Model (Statistical; Regression)

What It Is

Many clinical or observational research studies involve regression models.  These models employ statistical methods to examine whether particular factors have an association with an outcome.  If there are multiple factors of interest in the model, the statistical methods allow for determining whether they have a relationship with the outcome even after considering the values or effects of the other factors in the model (“controlling for confounding”).  There are different types of statistical models, depending on the outcomes, factors, and study design, e.g., linear regression, logistic regression, Cox proportional hazards model, linear mixed effects model.

Basic regression model structure

Outcome   intercept Part 1 * Part 2 Part 1 * Part 2   error
Y = c  + β1*X1 + … + βj*Xj  + ε

Outcome: Y, the numbers are supplied by the data collected on the outcome during your study.

Intercept:  what Y (outcome) would be if all X’s are zero.  It is a constant (does not change from one person to the next in a model).  Most of the time the intercept does not play a role in interpreting the results of the study.

Part 2:  X, a factor you collected data on during your study (e.g., age, sex, disease severity, treatment given) and which you want to know whether it is related to the outcome.  You can have multiple factors (X’s) in your model, but you can’t have too many.  If there are too many X’s, your model will either not be able to provide results or will provide nonsense results.  The maximum number of X’s depends on certain aspects of a specific study, such as the type of outcome and how many people are in it.  The subscript “1” means that is the first factor in your model.  The subscript “j” means it’s the “last” factor in your model.  The data in your study provides the values for the X’s.

Part 1:  β, the “parameter,” such as a slope, which your model is trying to find (estimate).  The parameter represents the amount and type of influence the factor (X) has on the outcome (Y).  Each β is “paired” with and relates to a specific X.   If the parameter is zero, or has a wide standard error so that it can’t be shown to be different from zero, the conclusion is that X doesn’t have an effect on Y.  At least, based on the data you collected.

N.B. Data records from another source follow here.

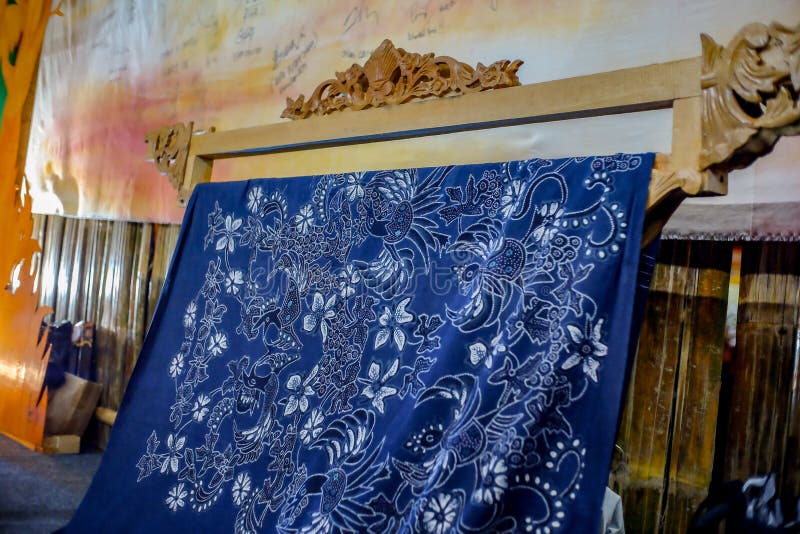 The image size is (800, 534). I want to click on blue textile, so tap(468, 389). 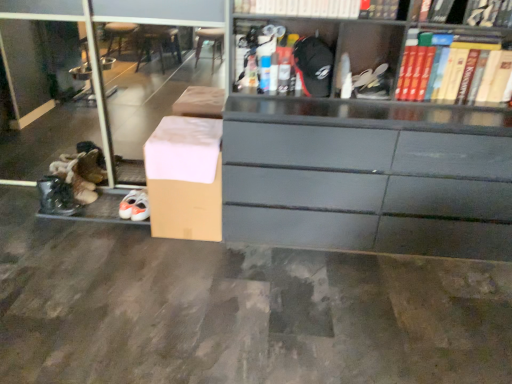 Question: Looking at the image, does brown cardboard box at lower left seem bigger or smaller compared to hardcover book at upper right, which is counted as the fourth book, starting from the left?

Choices:
 (A) small
 (B) big

Answer: (B)

Question: Is brown cardboard box at lower left inside the boundaries of hardcover book at upper right, the first book from the right, or outside?

Choices:
 (A) outside
 (B) inside

Answer: (A)

Question: Based on their relative distances, which object is nearer to the hardcover book at upper right, which is counted as the fourth book, starting from the left?

Choices:
 (A) hardcover book at upper center, which is the fourth book from right to left
 (B) white matte shoe at upper center
 (C) brown cardboard box at lower left
 (D) brown cardboard box at lower left
 (E) hardcover book at upper center, placed as the 2th book when sorted from left to right

Answer: (E)

Question: Based on their relative distances, which object is farther from the white matte shoe at upper center?

Choices:
 (A) brown cardboard box at lower left
 (B) brown cardboard box at lower left
 (C) hardcover book at upper right, marked as the third book in a left-to-right arrangement
 (D) hardcover book at upper center, which is the 3th book from right to left
 (E) hardcover book at upper center, which is the fourth book from right to left

Answer: (B) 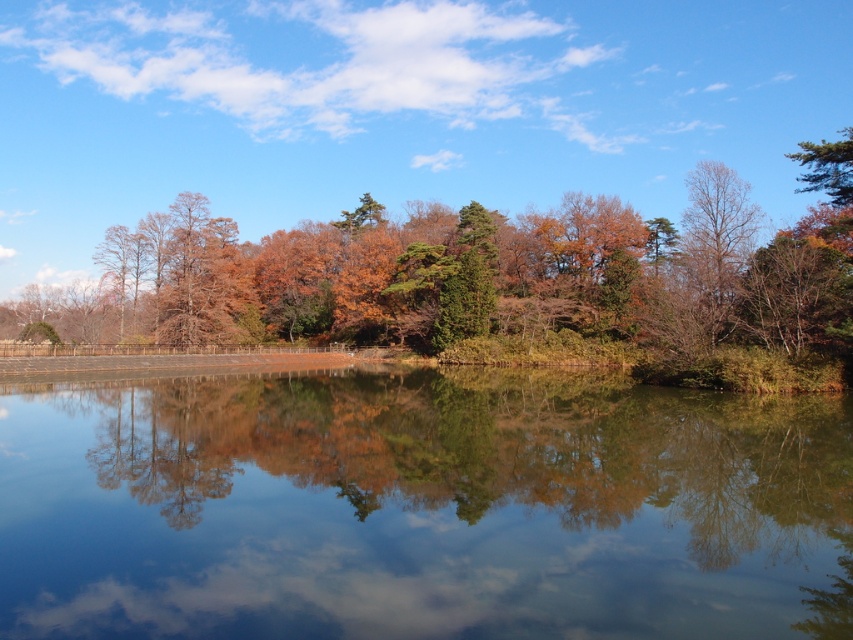 In the scene shown: You are standing at the edge of the water in the serene landscape scene. You notice two points marked in the image. Which point is closer to you, point (138, 320) or point (195, 321)?

Point (138, 320) is further to the viewer than point (195, 321), so point (195, 321) is closer to you.

You are standing on a wooden dock and see the green reflective water at center and the green matte tree at center. Which object is located to the right of the other?

The green reflective water at center is positioned on the left side of green matte tree at center, so the green matte tree at center is to the right of the green reflective water at center.

In the scene shown: You are an artist planning to paint the landscape. You have two trees in your viewfinder, the green matte tree at center and the brown matte tree at upper left. Which tree should you paint larger to maintain the correct perspective?

You should paint the green matte tree at center larger than the brown matte tree at upper left because it is bigger in the scene. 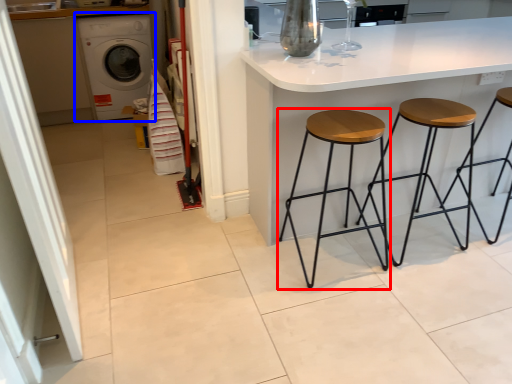 Question: Which object appears farthest to the camera in this image, stool (highlighted by a red box) or washing machine (highlighted by a blue box)?

Choices:
 (A) stool
 (B) washing machine

Answer: (B) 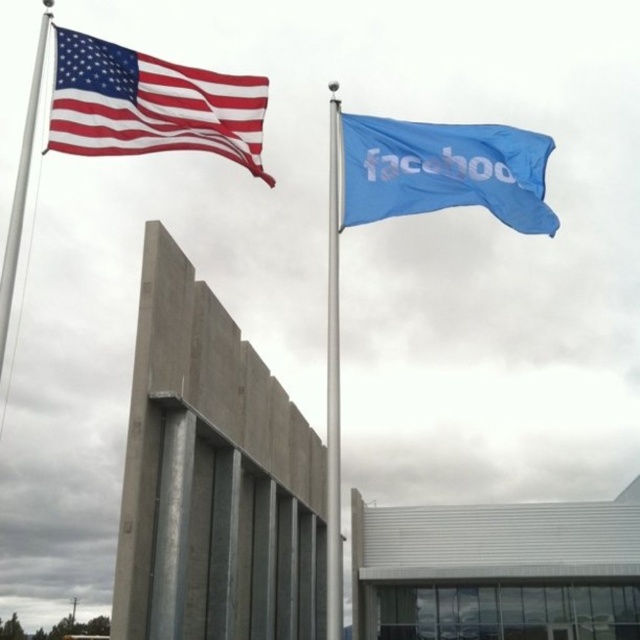 Question: Is red-white-striped fabric flag at upper left smaller than metallic silver flag pole at center?

Choices:
 (A) no
 (B) yes

Answer: (B)

Question: Which point is farther to the camera?

Choices:
 (A) red-white-striped fabric flag at upper left
 (B) blue fabric flag at upper right
 (C) polished metal flag pole at left

Answer: (B)

Question: Is the position of blue fabric flag at upper right more distant than that of polished metal flag pole at left?

Choices:
 (A) no
 (B) yes

Answer: (B)

Question: Which object is the closest to the metallic silver flag pole at center?

Choices:
 (A) polished metal flag pole at left
 (B) red-white-striped fabric flag at upper left
 (C) blue fabric flag at upper right

Answer: (C)

Question: Based on their relative distances, which object is farther from the red-white-striped fabric flag at upper left?

Choices:
 (A) metallic silver flag pole at center
 (B) polished metal flag pole at left
 (C) blue fabric flag at upper right

Answer: (A)

Question: Can you confirm if red-white-striped fabric flag at upper left is bigger than polished metal flag pole at left?

Choices:
 (A) yes
 (B) no

Answer: (B) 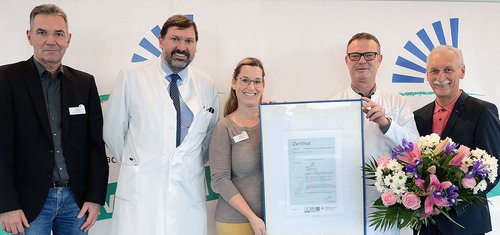 You are a GUI agent. You are given a task and a screenshot of the screen. Output one action in this format:
    pyautogui.click(x=<x>, y=<y>)
    Task: Click on the frame
    This screenshot has width=500, height=235.
    Given the screenshot: What is the action you would take?
    pyautogui.click(x=286, y=142), pyautogui.click(x=268, y=123) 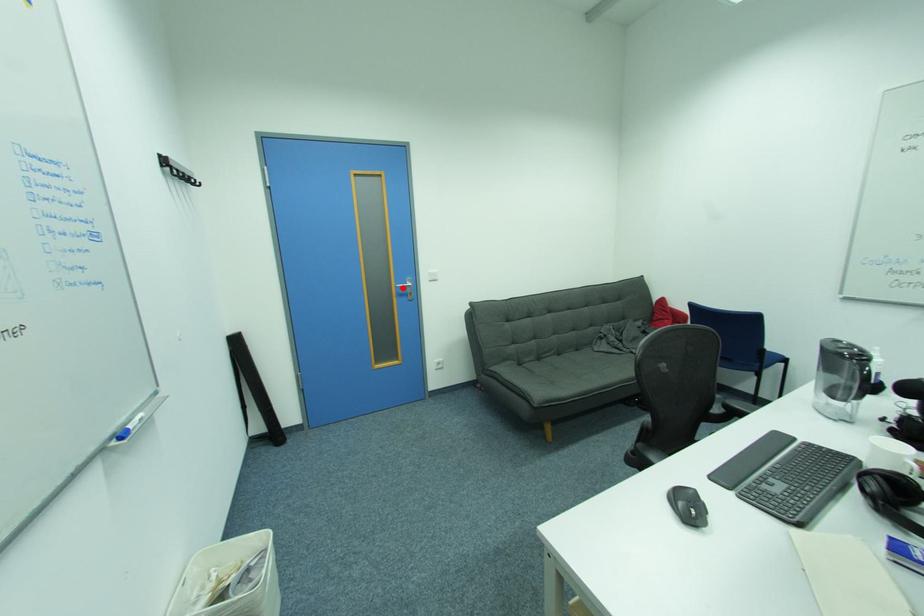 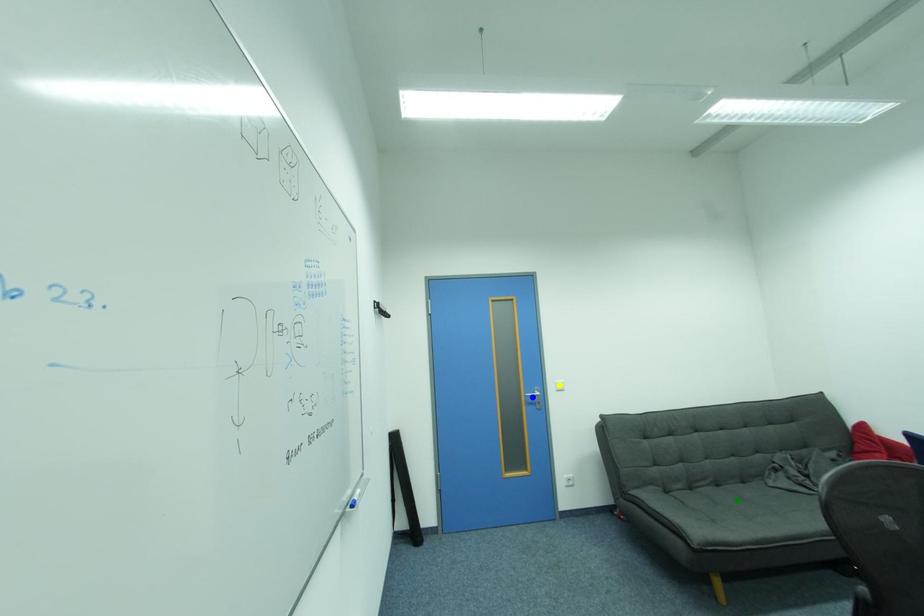 Question: I am providing you with two images of the same scene from different viewpoints. A red point is marked on the first image. You are given multiple points on the second image. Which spot in image 2 lines up with the point in image 1?

Choices:
 (A) green point
 (B) blue point
 (C) yellow point

Answer: (B) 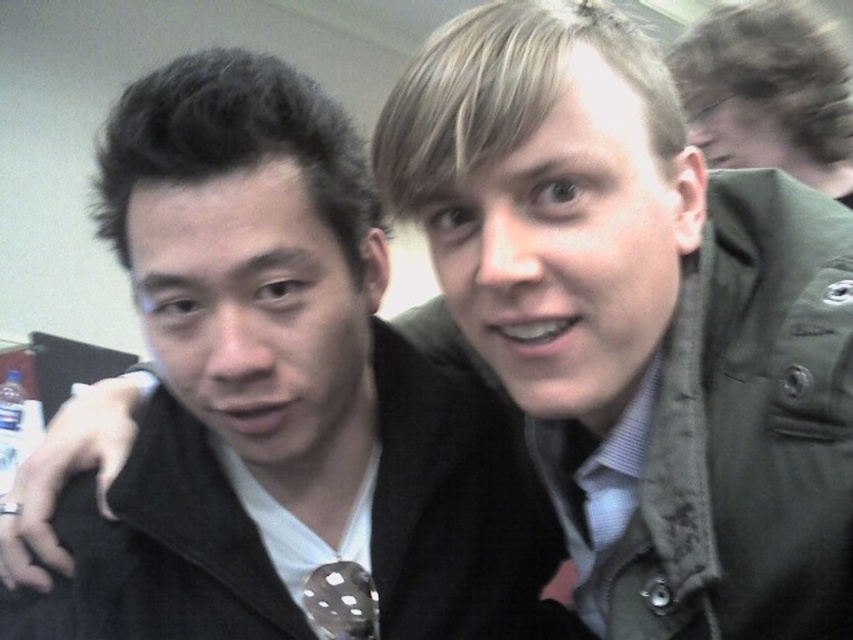 Question: Which point appears closest to the camera in this image?

Choices:
 (A) (757, 49)
 (B) (323, 630)

Answer: (B)

Question: Is dark green jacket at upper right wider than white dotted fabric tie at center?

Choices:
 (A) no
 (B) yes

Answer: (B)

Question: Among these points, which one is nearest to the camera?

Choices:
 (A) (311, 588)
 (B) (258, 637)

Answer: (B)

Question: Which point is closer to the camera?

Choices:
 (A) white dotted fabric tie at center
 (B) matte black jacket at center

Answer: (B)

Question: Where is matte black jacket at center located in relation to white dotted fabric tie at center in the image?

Choices:
 (A) below
 (B) above

Answer: (B)

Question: In this image, where is matte black jacket at center located relative to white dotted fabric tie at center?

Choices:
 (A) below
 (B) above

Answer: (B) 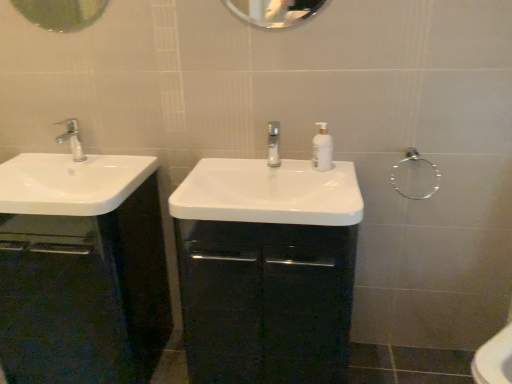 The width and height of the screenshot is (512, 384). What are the coordinates of `vacant area in front of white glossy soap dispenser at center` in the screenshot? It's located at (331, 192).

Error: ε, the difference between an outcome that was actually observed and what the model predicted the outcome would be.  This is an acknowledgement that even though there may be a relationship between a factor and an outcome, you don’t see exactly the same relationship from one person to the other.  For an individual, the difference in the outcome between what the model said it should be (prediction) and what was actually recorded (observed) in the study is called a “residual.”  The goal of the model is to get the sum of all the residuals to be as close to zero as possible.  Statisticians often examine the residuals to see if they display patterns that indicate that the model is biased or does not adequately represent the data that was “fed” to it.

Why It’s Important

In non-experimental situations many interrelationships exist between a set of factors (such as age, BMI, genetic makeup, smoking behavior, dietary habits) and outcomes of interest.  For example, a factor may appear to have a relationship with an outcome, but the relationship is “fake” or distorted because another factor, that has the “real” relationship with the outcome, is also associated with the first factor.  This is called confounding. Regression models can help to tease apart which relationships are more likely to be real and which are more likely to be fake.  For example, a study could include a factor which measures the amount of gray hair someone has, another factor for the person’s age, and an outcome of cardiovascular disease (the person has it or does not have it).  If a researcher didn’t consider age, a statistical test or model might show a strong relationship between having a lot of gray hair and having cardiovascular disease.  This naïve researcher might conclude, “gray hair causes cardiovascular disease.”  However, if the researcher then adds the person’s age to the statistical model, age would show a strong relationship with cardiovascular disease while having a lot of gray hair would not.

Caveat:  developing statistical regression models is a rather complex undertaking.  The model building process is best done after the researchers have carefully considered the causal pathway from factor(s) of interest to outcome and designed their study accordingly.  The model is only as good as the thoughtfulness and thoroughness of this process.  Models do whatever the statistical programmer tells them to do.  They do not have the ability to give feedback such as “that’s an intermediate outcome and not a confounder,” “you’re missing an important interaction effect that you should account for in the analysis,” “you’ve included too many factors,” or, “you need to specify that each person is contributing more than one observation to the dataset.”  Garbage in garbage out.